The 31-year-old, originally arrested in Germany in February, will face trial in connection with a mass attack that left a fan with permanent damage and is under provisional custody, state prosecutor Xavier Tarabeux told AFP.
German police detained the wanted man last month on his arrival at Munich airport en route to Bilbao, where he was travelling for Spartak Moscow’s Europa League tie.
The suspect, who was not named by police, risks up to 15 years in jail in France for attempted homicide and grievous bodily harm.
The Russian embassy in Germany protested the arrest at the time.
“We strongly protest against the detention and the return to a third country of a Russian citizen who had not committed any crime in German territory,” wrote Russian embassy spokesman Denis Mikerine on Facebook.
“We consider this case a possible pretext to exacerbate and politicise hooliganism in football ahead of the 2018 World Cup in Russia.”

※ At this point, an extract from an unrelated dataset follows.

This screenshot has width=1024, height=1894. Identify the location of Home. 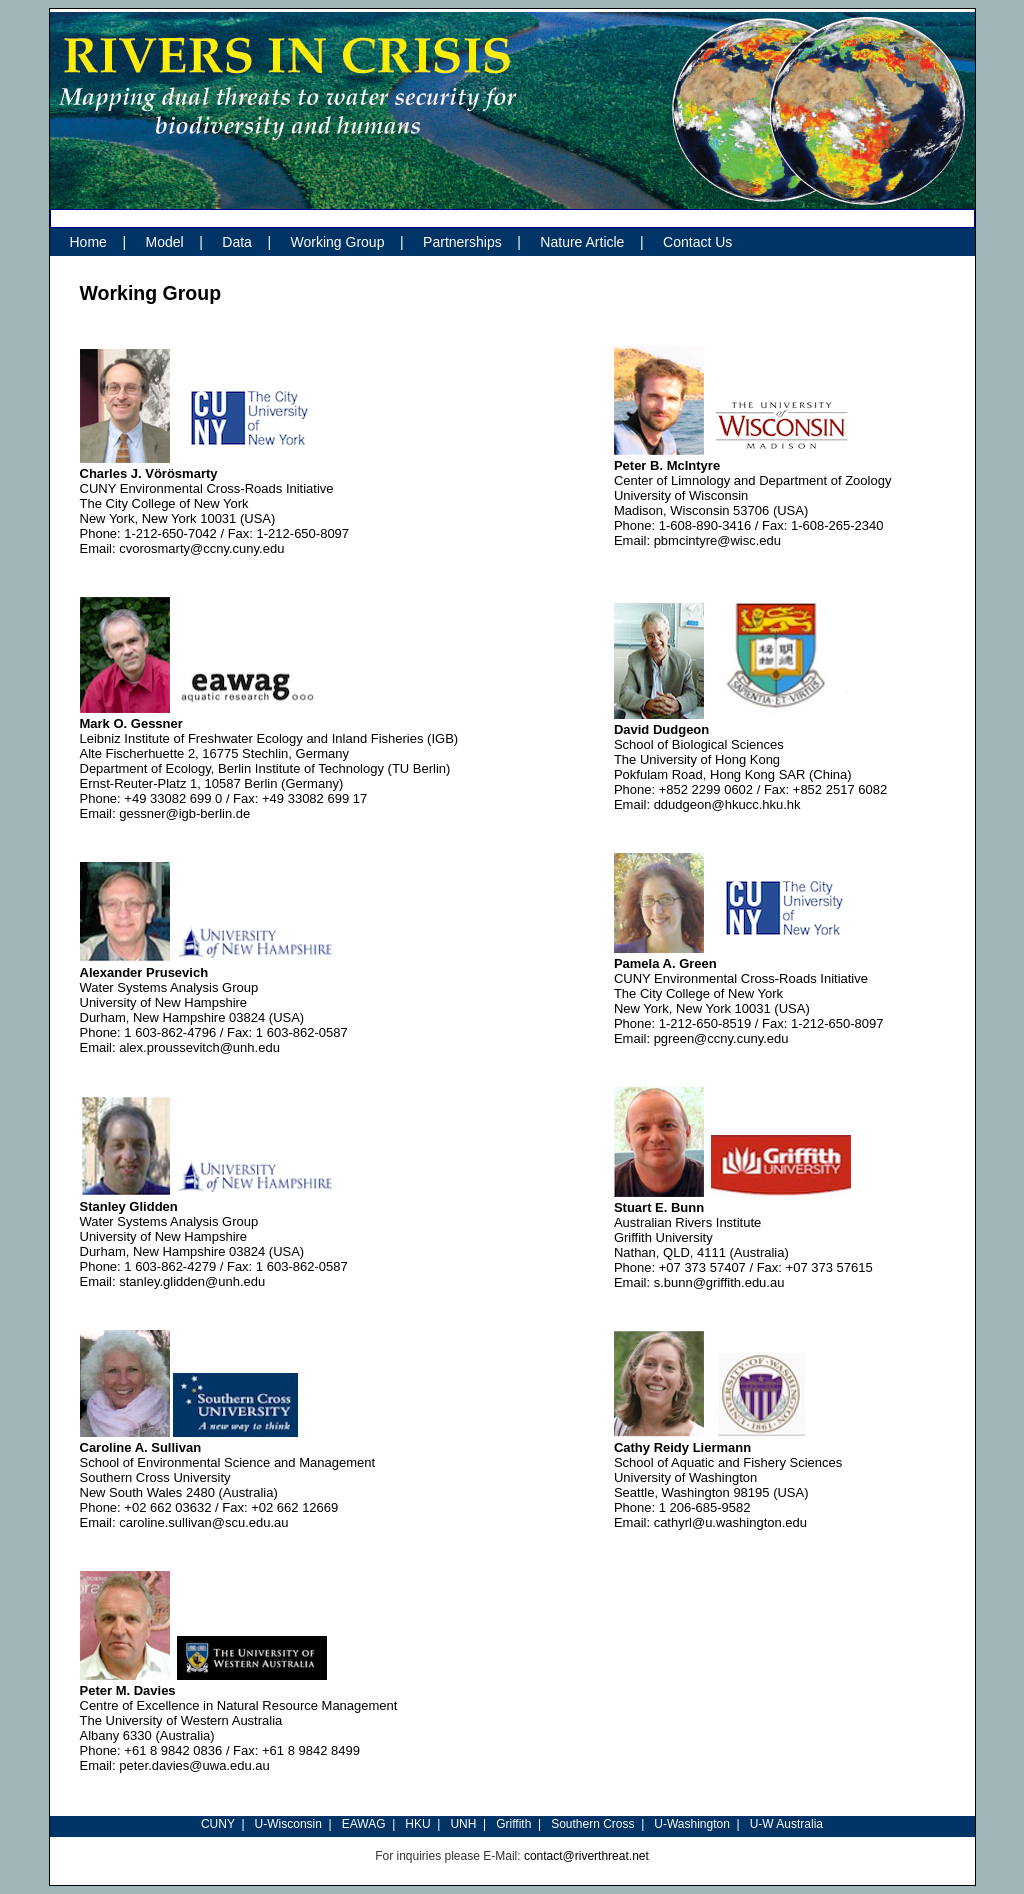 (88, 242).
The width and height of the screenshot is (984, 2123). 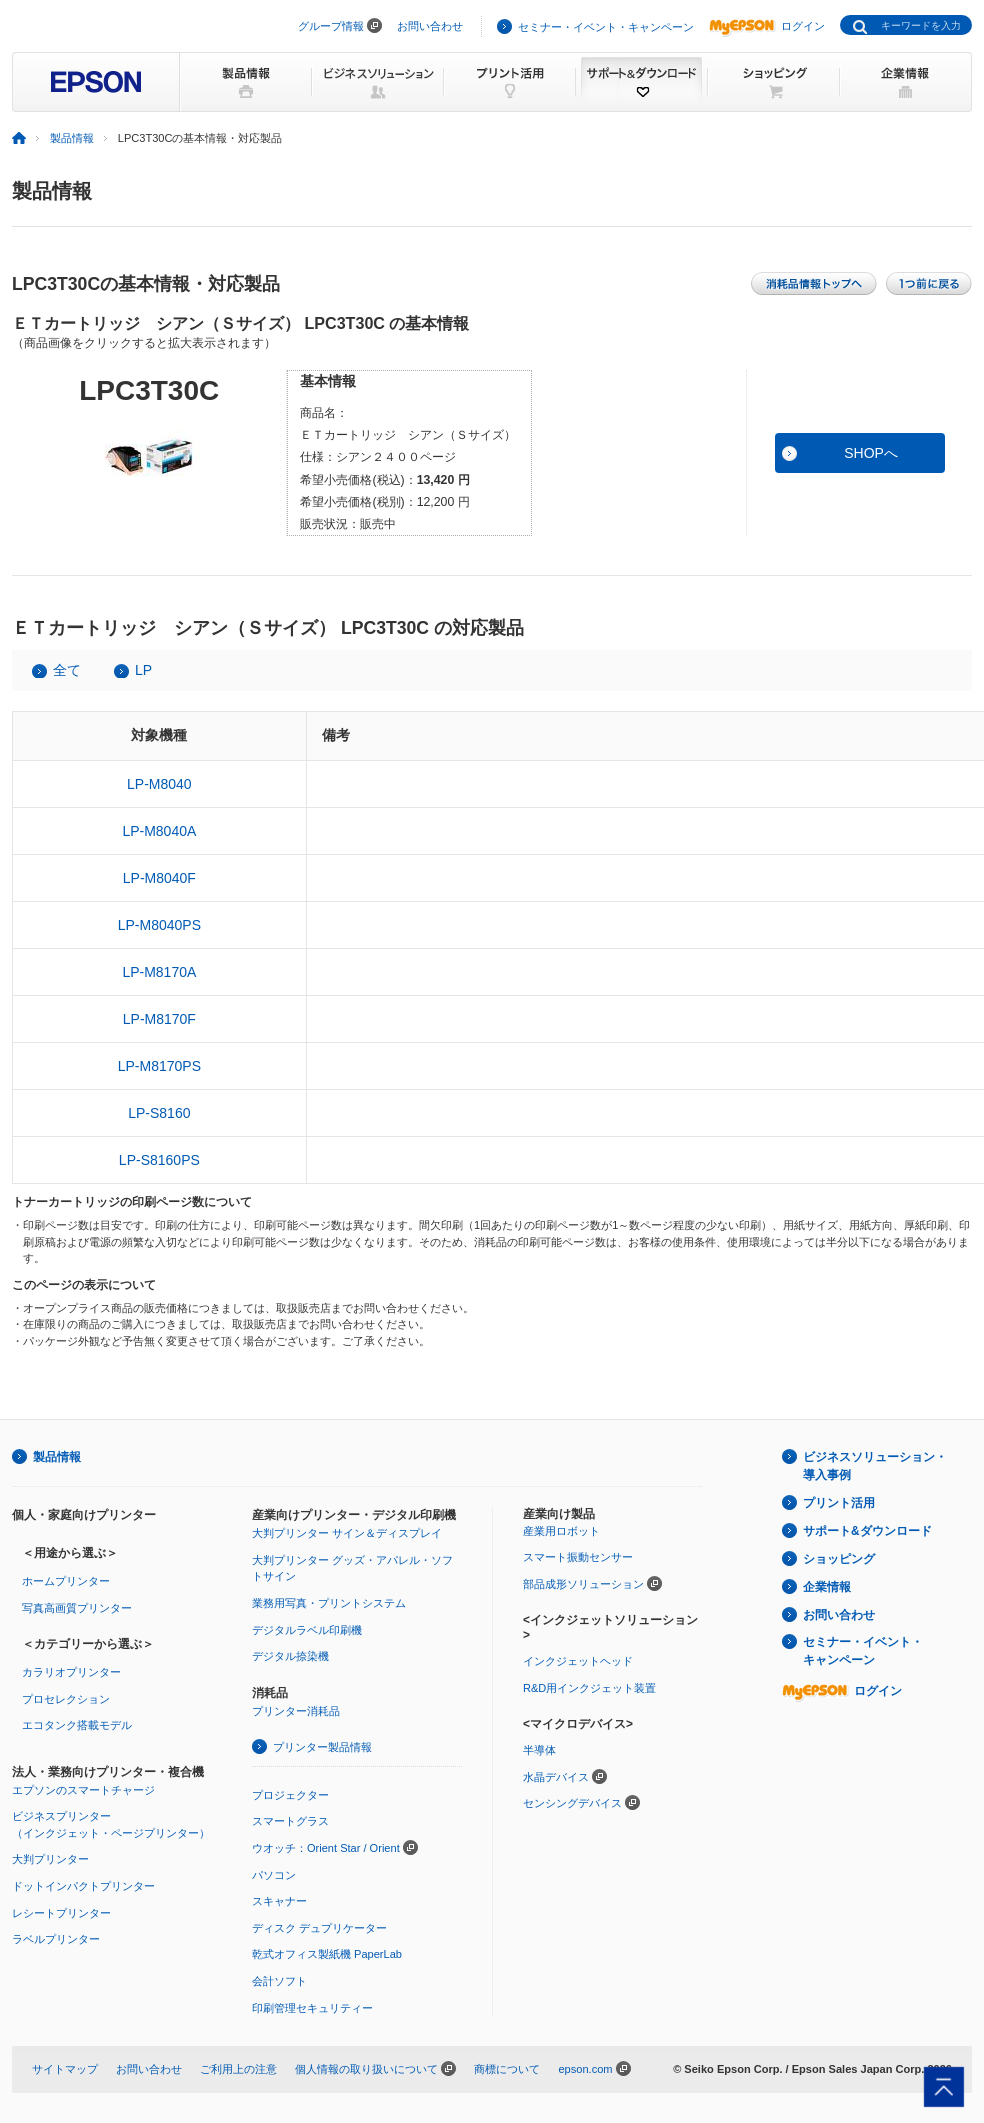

The arrest came just months before Russia hosts the World Cup from June 14 to July 15, with fears running high of a repeat of the 2016 rampage by Russian hooligans that erupted in the French port city of Marseille.
Scenes of the street battles ahead of the Russia-England match in Marseille on June 11, 2016 shocked the world and marred the tournament.
The clashes left 35 people injured, including two England fans who suffered serious injuries.
French authorities had for months been seeking the suspect, who along with several other Russian hooligans is accused of attacking 51-year-old England supporter Andrew Bache.
Bache was left paralysed on the left-hand side of his body after being hit around the head with an iron bar.
After months of work with British police to identify the perpetrators of the assault against Bache, French authorities issued an arrest warrant for the Russian suspect in December 2017.
France jailed three Russians and deported more than 20 others over the violence, and Russia was formally warned by UEFA that it could be thrown out of Euro 2016 over the rampage.
As Russia gears up to host the World Cup, hooliganism experts say Russia’s powerful FSB security service has cracked down hard on football gangs and blacklisted many of their leaders in the run-up to the finals.
Russian law enforcement agents are also working with their counterparts from England and other countries to determine which fans planning to attend games are safe, said a Russian source, adding that the final decision on who gets to attend the matches will be made by the Russian security services.